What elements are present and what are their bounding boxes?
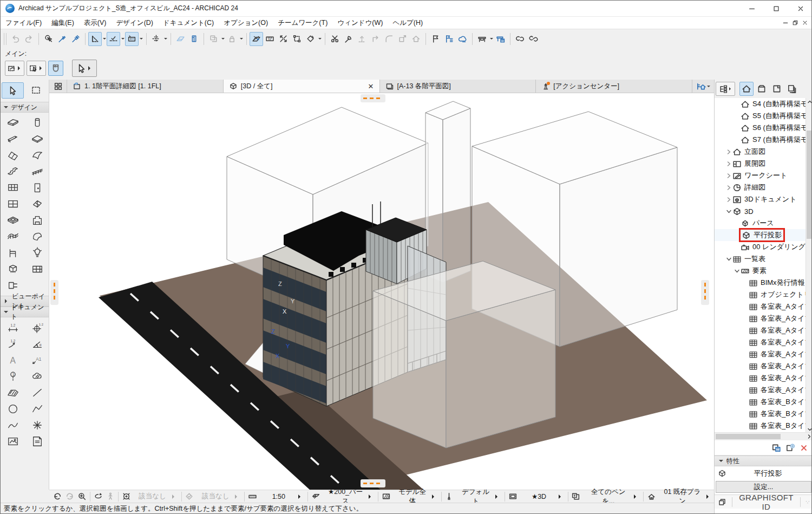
- navigator-tree-item[interactable]: 各室表_Bタイプト: [715, 420, 812, 432]
- menu-file[interactable]: ファイル(F): [1, 17, 47, 29]
- section-marker-right[interactable]: [701, 280, 709, 305]
- editing-plane-button[interactable]: [174, 32, 187, 46]
- navigator-tree-item[interactable]: 各室表_Aタイプ洗: [715, 360, 812, 372]
- roof-tool[interactable]: [2, 147, 24, 164]
- fillet-button[interactable]: [382, 32, 396, 46]
- redo-button[interactable]: [22, 32, 36, 46]
- orientation-dropdown[interactable]: 該当なし: [195, 492, 243, 501]
- navigator-tree-item[interactable]: パース: [715, 217, 812, 229]
- fill-tool[interactable]: [2, 385, 24, 401]
- tree-expander[interactable]: [741, 315, 749, 322]
- section-marker-left[interactable]: [50, 280, 58, 305]
- lock-dropdown-icon[interactable]: [239, 32, 244, 46]
- tree-expander[interactable]: [741, 422, 749, 430]
- tree-expander[interactable]: [741, 386, 749, 394]
- slab-tool[interactable]: [27, 131, 48, 147]
- undo-button[interactable]: [9, 32, 22, 46]
- grid-snap-dropdown-icon[interactable]: [163, 32, 168, 46]
- angle-dimension-tool[interactable]: [27, 336, 48, 352]
- transform-button[interactable]: [290, 32, 304, 46]
- tree-expander[interactable]: [725, 184, 732, 191]
- tab-action-center[interactable]: [アクションセンター]: [536, 80, 692, 93]
- arrow-select-tool[interactable]: [2, 82, 24, 99]
- guide-lines-button[interactable]: [88, 32, 102, 46]
- navigator-tree-item[interactable]: 3Dドキュメント: [715, 193, 812, 205]
- tree-expander[interactable]: [741, 327, 749, 334]
- niche-tool[interactable]: [2, 277, 24, 294]
- marquee-tool[interactable]: [25, 82, 47, 99]
- resize-button[interactable]: [396, 32, 409, 46]
- arrow-tool-flyout-button[interactable]: [72, 60, 97, 77]
- unlink-button[interactable]: [527, 32, 540, 46]
- tree-expander[interactable]: [733, 267, 741, 275]
- level-dimension-tool[interactable]: [27, 320, 48, 336]
- tree-expander[interactable]: [725, 148, 732, 155]
- snap-guides-dropdown-icon[interactable]: [120, 32, 125, 46]
- edit-plane-button[interactable]: [250, 32, 263, 46]
- tree-expander[interactable]: [741, 362, 749, 370]
- drawing-tool[interactable]: [27, 433, 48, 450]
- navigator-tree-item[interactable]: 各室表_Aタイプ洋: [715, 372, 812, 384]
- work-environment-button[interactable]: [475, 32, 489, 46]
- tree-expander[interactable]: [733, 112, 741, 120]
- equipment-tool[interactable]: [2, 261, 24, 277]
- grid-snap-button[interactable]: [149, 32, 163, 46]
- orientation-icon[interactable]: [184, 491, 196, 502]
- tab-floor-plan[interactable]: 1. 1階平面詳細図 [1. 1FL]: [67, 80, 224, 93]
- opening-tool[interactable]: [2, 212, 24, 229]
- view-redo-icon[interactable]: [64, 491, 76, 502]
- navigator-tree-item[interactable]: 各室表_Aタイプト: [715, 336, 812, 348]
- navigator-tree-item[interactable]: 各室表_Aタイプト: [715, 324, 812, 336]
- navigator-tree-item[interactable]: 各室表_Aタイプ洋: [715, 384, 812, 396]
- tree-expander[interactable]: [725, 207, 732, 215]
- navigator-tree-item[interactable]: S7 (自動再構築モデ: [715, 134, 812, 146]
- graphisoft-id-label[interactable]: GRAPHISOFT ID: [738, 493, 795, 511]
- cloud-sync-button[interactable]: [456, 32, 469, 46]
- tree-expander[interactable]: [741, 374, 749, 382]
- spline-tool[interactable]: [2, 417, 24, 433]
- toolbox-section-design[interactable]: デザイン: [1, 102, 49, 113]
- section-marker-top[interactable]: [361, 94, 385, 102]
- tree-expander[interactable]: [725, 160, 732, 167]
- task-list-button[interactable]: [442, 32, 456, 46]
- copy-dropdown-icon[interactable]: [220, 32, 225, 46]
- navigator-tree-item[interactable]: S6 (自動再構築モデ: [715, 122, 812, 134]
- furniture-tool[interactable]: [2, 245, 24, 261]
- navigator-tree-item[interactable]: S5 (自動再構築モデ: [715, 110, 812, 122]
- menu-window[interactable]: ウィンドウ(W): [332, 17, 388, 29]
- guide-lines-dropdown-icon[interactable]: [102, 32, 107, 46]
- beam-tool[interactable]: [2, 131, 24, 147]
- close-tab-icon[interactable]: ✕: [368, 82, 374, 90]
- column-tool[interactable]: [27, 115, 48, 131]
- tree-expander[interactable]: [733, 100, 741, 108]
- door-tool[interactable]: [27, 180, 48, 196]
- work-environment-list-button[interactable]: [494, 32, 507, 46]
- copy-button[interactable]: [207, 32, 220, 46]
- tree-expander[interactable]: [725, 172, 732, 179]
- navigator-tree-item[interactable]: 3D: [715, 205, 812, 217]
- label-tool[interactable]: [27, 352, 48, 368]
- tree-expander[interactable]: [741, 303, 749, 310]
- tree-expander[interactable]: [733, 231, 741, 239]
- marquee-selection-tool-button[interactable]: [5, 61, 24, 76]
- menu-options[interactable]: オプション(O): [219, 17, 273, 29]
- tree-expander[interactable]: [741, 291, 749, 298]
- explore-walk-icon[interactable]: [104, 491, 116, 502]
- navigator-tree-item[interactable]: 要素: [715, 265, 812, 277]
- measure-button[interactable]: [263, 32, 277, 46]
- close-button[interactable]: [788, 1, 812, 16]
- layout-book-button[interactable]: [770, 82, 784, 96]
- project-chooser-button[interactable]: [716, 82, 735, 96]
- coordinate-input-button[interactable]: [125, 32, 139, 46]
- zoom-preset-dropdown[interactable]: 該当なし: [133, 492, 180, 501]
- menu-view[interactable]: 表示(V): [79, 17, 112, 29]
- radial-dimension-tool[interactable]: [2, 336, 24, 352]
- model-view-options-dropdown[interactable]: ★3D: [519, 492, 566, 500]
- find-select-button[interactable]: [42, 32, 55, 46]
- add-view-icon[interactable]: [785, 443, 795, 453]
- object-tool[interactable]: [27, 212, 48, 229]
- navigator-tree-item[interactable]: 各室表_AタイプLD: [715, 313, 812, 324]
- tree-vertical-scrollbar[interactable]: [806, 98, 812, 433]
- navigator-tree-item[interactable]: 展開図: [715, 158, 812, 170]
- tab-3d-all[interactable]: [3D / 全て] ✕: [224, 80, 380, 93]
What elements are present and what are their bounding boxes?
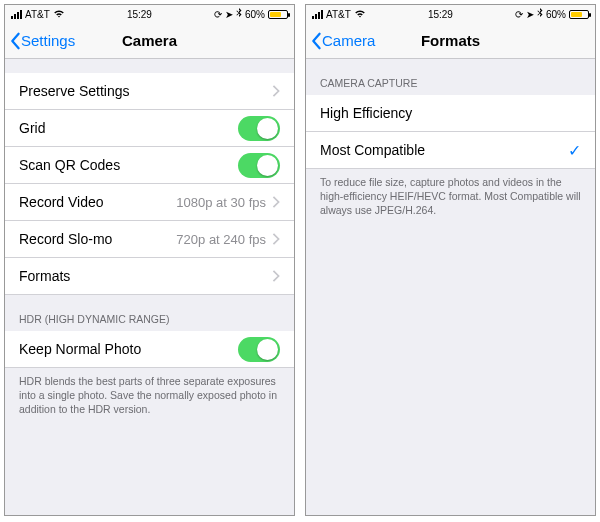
chevron-right-icon [272, 85, 280, 97]
grid-row[interactable]: Grid [5, 110, 294, 147]
battery-pct: 60% [245, 9, 265, 20]
formats-row[interactable]: Formats [5, 258, 294, 295]
most-compatible-row[interactable]: Most Compatible ✓ [306, 132, 595, 169]
status-bar: AT&T 15:29 ⟳ ➤ 60% [306, 5, 595, 23]
orientation-lock-icon: ⟳ [214, 9, 222, 20]
row-label: Formats [19, 268, 272, 284]
chevron-right-icon [272, 233, 280, 245]
clock: 15:29 [428, 9, 453, 20]
back-label: Camera [322, 32, 375, 49]
clock: 15:29 [127, 9, 152, 20]
hdr-section-footer: HDR blends the best parts of three separ… [5, 368, 294, 421]
record-slomo-row[interactable]: Record Slo-mo 720p at 240 fps [5, 221, 294, 258]
row-label: Keep Normal Photo [19, 341, 238, 357]
battery-icon [569, 10, 589, 19]
formats-footer: To reduce file size, capture photos and … [306, 169, 595, 222]
row-label: High Efficiency [320, 105, 581, 121]
preserve-settings-row[interactable]: Preserve Settings [5, 73, 294, 110]
status-bar: AT&T 15:29 ⟳ ➤ 60% [5, 5, 294, 23]
back-button[interactable]: Settings [5, 32, 75, 50]
chevron-right-icon [272, 270, 280, 282]
row-label: Grid [19, 120, 238, 136]
chevron-left-icon [9, 32, 21, 50]
high-efficiency-row[interactable]: High Efficiency [306, 95, 595, 132]
camera-capture-header: CAMERA CAPTURE [306, 59, 595, 95]
hdr-section-header: HDR (HIGH DYNAMIC RANGE) [5, 295, 294, 331]
carrier-label: AT&T [326, 9, 351, 20]
row-label: Record Slo-mo [19, 231, 176, 247]
row-label: Scan QR Codes [19, 157, 238, 173]
battery-pct: 60% [546, 9, 566, 20]
formats-screen: AT&T 15:29 ⟳ ➤ 60% Camera Formats CAMERA… [305, 4, 596, 516]
scan-qr-row[interactable]: Scan QR Codes [5, 147, 294, 184]
grid-switch[interactable] [238, 116, 280, 141]
content: CAMERA CAPTURE High Efficiency Most Comp… [306, 59, 595, 515]
carrier-label: AT&T [25, 9, 50, 20]
signal-icon [312, 10, 323, 19]
keep-normal-switch[interactable] [238, 337, 280, 362]
location-icon: ➤ [225, 9, 233, 20]
nav-bar: Camera Formats [306, 23, 595, 59]
row-label: Most Compatible [320, 142, 568, 158]
bluetooth-icon [537, 8, 543, 20]
keep-normal-photo-row[interactable]: Keep Normal Photo [5, 331, 294, 368]
location-icon: ➤ [526, 9, 534, 20]
wifi-icon [354, 9, 366, 20]
bluetooth-icon [236, 8, 242, 20]
check-icon: ✓ [568, 141, 581, 160]
orientation-lock-icon: ⟳ [515, 9, 523, 20]
wifi-icon [53, 9, 65, 20]
row-label: Preserve Settings [19, 83, 272, 99]
back-label: Settings [21, 32, 75, 49]
chevron-left-icon [310, 32, 322, 50]
signal-icon [11, 10, 22, 19]
camera-settings-screen: AT&T 15:29 ⟳ ➤ 60% Settings Camera Prese… [4, 4, 295, 516]
scan-qr-switch[interactable] [238, 153, 280, 178]
row-label: Record Video [19, 194, 176, 210]
record-video-row[interactable]: Record Video 1080p at 30 fps [5, 184, 294, 221]
row-detail: 1080p at 30 fps [176, 195, 266, 210]
row-detail: 720p at 240 fps [176, 232, 266, 247]
battery-icon [268, 10, 288, 19]
chevron-right-icon [272, 196, 280, 208]
nav-bar: Settings Camera [5, 23, 294, 59]
content: Preserve Settings Grid Scan QR Codes Rec… [5, 59, 294, 515]
back-button[interactable]: Camera [306, 32, 375, 50]
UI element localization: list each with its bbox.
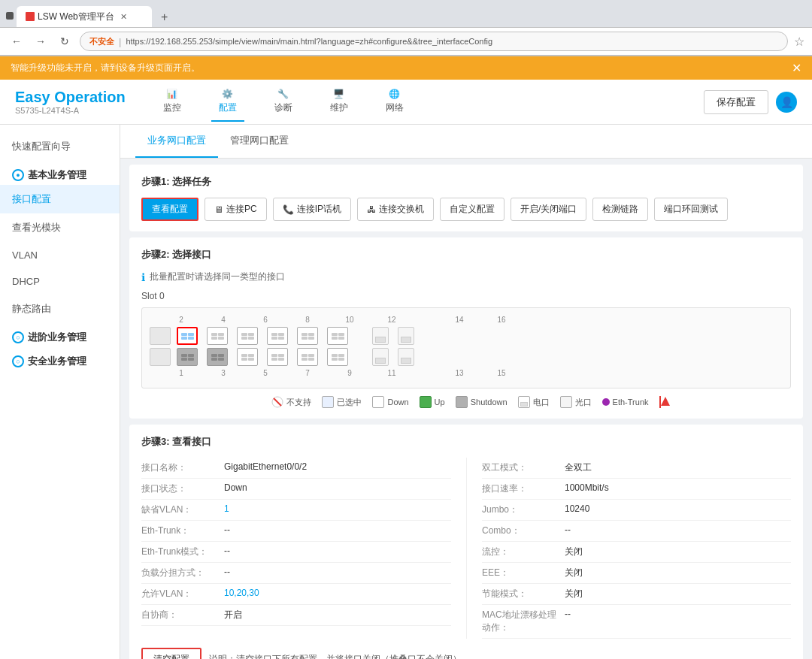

- - - -

# EXERCISE DESCRIPTION
What is the number of lines in the data that hold the word "Most"? Reply with that number and nothing else.

# RESULT OF THIS TASK
3